Investments flowing into DeFi startups
Citing examples from European crypto and blockchain startups, the research revealed that the U.K. is leading the charge for fundraising with 45% of the European total in the first half of the year.
Noteworthy funding rounds so far this year include synthetic trading platform Beyond Finance which raised $7.5 million in March. London-based DeFi platform Gro closed a $7.1 million seed round led by venture capital giants Galaxy Digital and Framework Ventures in late March.
As reported by BeInCrypto, Element Finance raised $4.4 million in April with the aim of bringing fixed-rate liquidity to DeFi. Liquity raised $6 million in Series A funding to offer alternative decentralized borrowing mechanisms. Its native LQTY token surged 900% when the protocol launched to mainnet in April.

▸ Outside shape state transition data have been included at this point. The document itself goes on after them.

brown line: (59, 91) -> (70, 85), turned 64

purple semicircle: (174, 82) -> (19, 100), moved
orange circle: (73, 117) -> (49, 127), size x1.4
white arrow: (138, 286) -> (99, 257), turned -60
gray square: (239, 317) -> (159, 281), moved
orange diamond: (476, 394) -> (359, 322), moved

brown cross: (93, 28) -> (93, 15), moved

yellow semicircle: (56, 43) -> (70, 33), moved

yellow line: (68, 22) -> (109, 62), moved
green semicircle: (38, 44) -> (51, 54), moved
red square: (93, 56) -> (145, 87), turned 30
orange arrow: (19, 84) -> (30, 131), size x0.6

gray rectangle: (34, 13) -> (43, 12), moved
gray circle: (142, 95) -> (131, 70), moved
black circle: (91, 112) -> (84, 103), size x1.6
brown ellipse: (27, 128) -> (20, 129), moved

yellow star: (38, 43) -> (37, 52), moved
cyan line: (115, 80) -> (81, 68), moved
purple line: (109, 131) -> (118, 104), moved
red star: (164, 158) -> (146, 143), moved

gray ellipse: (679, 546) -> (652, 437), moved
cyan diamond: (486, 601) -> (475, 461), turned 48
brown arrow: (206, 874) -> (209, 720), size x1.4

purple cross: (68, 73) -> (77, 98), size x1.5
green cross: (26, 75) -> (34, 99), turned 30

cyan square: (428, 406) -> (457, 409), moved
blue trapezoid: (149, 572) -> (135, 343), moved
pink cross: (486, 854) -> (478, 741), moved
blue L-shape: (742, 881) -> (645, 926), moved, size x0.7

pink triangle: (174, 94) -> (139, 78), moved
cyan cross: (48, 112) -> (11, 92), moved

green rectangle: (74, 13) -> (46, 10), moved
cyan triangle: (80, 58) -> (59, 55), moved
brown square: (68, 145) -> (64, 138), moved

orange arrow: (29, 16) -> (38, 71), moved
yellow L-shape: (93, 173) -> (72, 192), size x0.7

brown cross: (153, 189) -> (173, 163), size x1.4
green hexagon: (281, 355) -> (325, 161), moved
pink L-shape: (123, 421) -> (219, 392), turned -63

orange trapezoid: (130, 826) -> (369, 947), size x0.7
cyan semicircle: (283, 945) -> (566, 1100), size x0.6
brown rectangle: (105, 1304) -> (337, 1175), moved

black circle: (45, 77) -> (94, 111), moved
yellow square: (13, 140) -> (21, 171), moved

The report added that infrastructure such as liquidity layers and real-world assets bridges represented 58% of the total European funding received. Lending and borrowing and trading-related ventures came in second and third, with 12% and 9.7% respectively.
Four countries accounted for more than 75% of the total number of DeFi European funds — the United Kingdom, Germany, France, and Switzerland.
Meanwhile, in the US
The regulatory screws are tightening in the U.S. with DeFi and stablecoins coming high on the agenda for financial lawmakers. U.S. senators such as Elizabeth Warren are frothing at the mouth with their demands to crack down on the industry.
At a July 27 hearing of the Senate Banking Committee, the Democrat senator continued to lambaste digital assets proclaiming “as the crypto market grows, so do the risks to our financial stability and our economy.”
She added that leaving the U.S. financial system at the whim of giant bankers would be better than a “shadowy, faceless group of super-coders and miners.”
Meanwhile, Treasury Secretary Janet Yellen has attended a closed-door meeting with financial lawmakers on Tuesday to discuss Tether’s reserves among other things.
Europe has not been lacking regulatory pressure, however, with the proposal of a law that would make crypto transactions transparent and traceable on July 20.